MORENO VALLEY >> One win away from a championsh­ip game, it was all hands on deck for the Moreno Valley baseball team.

So it was that the biggest pitches Tuesday were thrown by a starter who wasn’t even listed as a pitcher on the preseason roster and who had just one win in the regular season and the biggest hit was delivered by a 125-pound sophomore batting out of the No. 9 spot.

It all worked for the Vikings in a 4-1 victory over Buena. The triumph sent Moreno Valley to Cal State Fullerton for the Division 5 final Friday or Saturday against Burroughs.
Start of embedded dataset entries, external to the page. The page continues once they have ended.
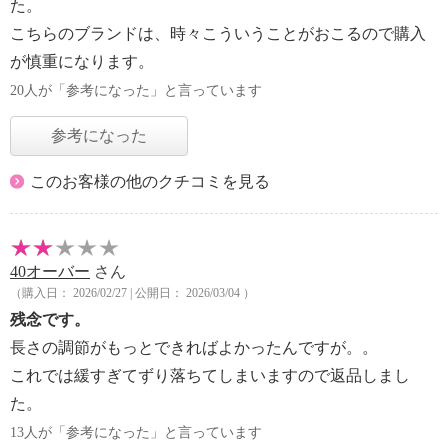
た。
こちらのブランドは、時々こういうことがおこるので購入
が慎重になります。
20人が「参考になった」と言っています
参考になった
このお客様の他のクチコミを見る
40オーバー
さん
（購入日： 2026/02/27 | 公開日： 2026/03/04 ）
残念です。
長さの調節がもっとできればよかったんですが。。
これでは緩すぎてずり落ちてしまいますので返品しまし
た。
13人が「参考になった」と言っています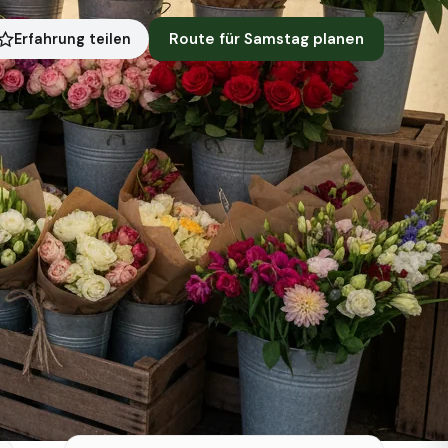
Route für Samstag planen
Erfahrung teilen
Symbolbild · KI-generiert
Status heute
Heute geschlossen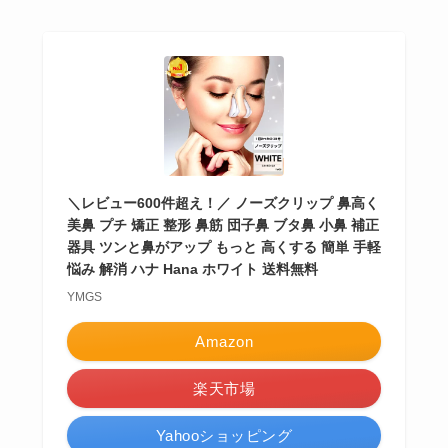
＼レビュー600件超え！／ ノーズクリップ 鼻高く
美鼻 プチ 矯正 整形 鼻筋 団子鼻 ブタ鼻 小鼻 補正
器具 ツンと鼻がアップ もっと 高くする 簡単 手軽
悩み 解消 ハナ Hana ホワイト 送料無料
YMGS
Amazon
楽天市場
Yahooショッピング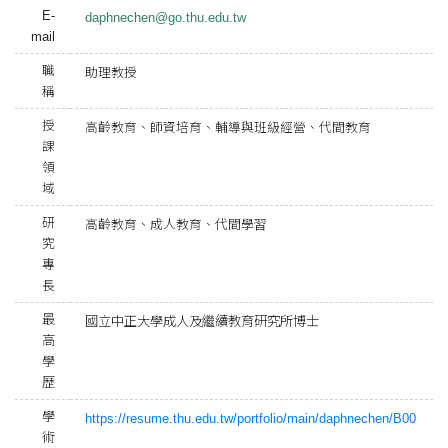
E-
daphnechen@go.thu.edu.t
w
mail
職
助理教授
稱
授
高齡教育、師資培育、輔導與班級經營、代間教育
課
領
域
研
高齡教育、成人教育、代間學習
究
專
長
最
國立中正大學成人及繼續教育研究所博士
高
學
歷
學
https://resume.thu.edu.tw/portfolio/main/daphnechen/B00
術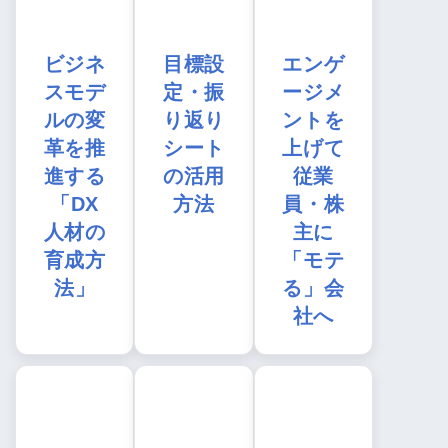
ビジネ
目標設
エンゲ
スモデ
定・振
ージメ
ルの変
り返り
ントを
革を推
シート
上げて
進する
の活用
従業
「DX
方法
員・株
人材の
主に
育成方
「モテ
法」
る」会
社へ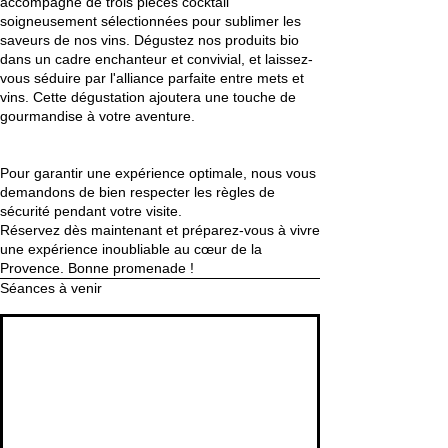
accompagné de trois pièces cocktail
soigneusement sélectionnées pour sublimer les
saveurs de nos vins. Dégustez nos produits bio
dans un cadre enchanteur et convivial, et laissez-
vous séduire par l'alliance parfaite entre mets et
vins. Cette dégustation ajoutera une touche de
gourmandise à votre aventure.
Pour garantir une expérience optimale, nous vous
demandons de bien respecter les règles de
sécurité pendant votre visite.
Réservez dès maintenant et préparez-vous à vivre
une expérience inoubliable au cœur de la
Provence. Bonne promenade !
Séances à venir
The top-seeded Vikings (273) will be playing in their third final in six years, the most of any of the division finalists.

“I’m not Frank, I’m my own person,” said Moreno Valley starter Aidan Magana, referring to the Vikings’ dominant act, Frank Camarillo. “And I do what I do.”

Magana headed what Vikings coach Brad Allcock called a committee. His job was to get as deep into the game as he could and hand the baton to a teammate.

It turned out to be three innings but it included the moment of highest drama. The game was still scoreless in the third and Moreno Valley was having trouble solving the sliders of Buena starter Ty Weeks.

Buena loaded the bases on a bunt single and two walks, and Jacob Martinez had worked his way from 0-2 to a full count. Coming off back-to-back walks, Magana had his back to the wall.

“It was crazy,” he said. “Scary. I knew if I didn’t get it done, I was going to be out of there.

“They called a fastball, but I didn’t trust it.

So I stepped back and we changed to my slurve and it worked.”

Said Allcock: “That kid is a gamer. No matter what the situation is, he’s got confidence in himself.”

It turned out it was going to be his last pitch anyway, but that pitch was a called third strike.

An inning later, Moreno Valley finally found the answer to Weeks, scoring three times in the fourth. The big blow was a twoout, run-scoring double to the gap in left-center by No. 9 hitter George Banuelos.

“I’m not that good against off-speed pitches,” he said. “But I timed that one.”

After Buena (19-9-1) cut the deficit to 3-1 in the sixth on a bases-loaded walk, Banuelos delivered an insurance run in the bottom of the inning. He doubled again, took third on a wild pitch and scored on an errant throw.

“It’s pretty awesome,” Magana said of the finals berth. “We did it as a team.”